I'm not that interested in the main focus of the article, as I'm not sure we should even be trying to avoid in-fighting right now. And yes, I know there are various Scripture verses that could be quoted at me here, but there are also plenty of Scripture verses asserting the duty of orthodoxy, of which Galatians 1:8 is my favourite.
Some of the other passages are very interesting, though, including these passages on Traditionalism: "Traditionalists must stop fantasising that one day the whole Catholic world will return to the “timeless” Latin rituals of the pre-conciliar Church. It’s the Mass that’s timeless, not a particular cultural expression of it, however numinous. Demand for the 1962 Missal may grow, but it will always be limited because there is almost no one left who grew up with it."
"It's the Mass that's timeless, not a particular cultural expression of it, however numinous". That's how I feel. I'm all in favour of the Latin Mass, I just can't get as worked up about it as other people I know-- including some dear friends, and indeed readers of this blog! My attitude might change in the future, but right now it would seem an affectation to pose as a traddie. (Though maybe I should "fake it till I make it".) Listening to Traditionalists talk about liturgy is, to me, a bit like listening to audiophiles talking about sound systems, or listening to bibliophiles talk about binding and gilt edges.
He also says: "Secular culture wars have created a dichotomy that is meaningless to Catholics in Africa and Asia, who are often happy to celebrate Mass with exuberant, made-up rubrics but are at the same time as uncompromising as Cardinal Burke on issues of sexual morality." Take that for whatever it's worth. I'm no more keen on "exuberant, made-up rubrics" than your average Traditionalist.
However, I really liked this bit: "Finally, the Church needs to face up honestly to people’s fundamental objection to the Catholic faith. It has very little to do with sexual scandals or styles of worship. The problem is that doctrines such as transubstantiation and the Virgin Birth are hard to believe. These teachings are not negotiable – but, at the same time, they are less plausible to modern people than they were to our ancestors, whose imaginations were formed by societies that were naturally receptive to miracles and metaphysics."

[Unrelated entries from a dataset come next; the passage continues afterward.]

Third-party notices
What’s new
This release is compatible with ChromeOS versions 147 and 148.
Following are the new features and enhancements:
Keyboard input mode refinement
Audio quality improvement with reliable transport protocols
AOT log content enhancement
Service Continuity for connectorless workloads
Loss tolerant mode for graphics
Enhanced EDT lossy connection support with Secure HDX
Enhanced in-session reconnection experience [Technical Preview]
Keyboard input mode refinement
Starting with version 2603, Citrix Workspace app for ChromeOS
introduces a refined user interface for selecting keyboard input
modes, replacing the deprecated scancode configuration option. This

Now, it's true that I came to faith after years of agnosticism verging on atheism. And it's also true that I'm a natural sceptic (even now). So I may be projecting my own frame of mind on others. Furthermore, I'm often surprised at the ease with which other people accept the supernatural and miraculous-- sometimes people who I'd expect to be outright rationalists.
Having said all that, I still think Thompson is onto something. So much of Catholic apologetics seems to defend details, venerable points of controversy with Protestants and other old sparring partners, rather than the basic credibility of the supernatural. I think we could pay a lot more attention to that.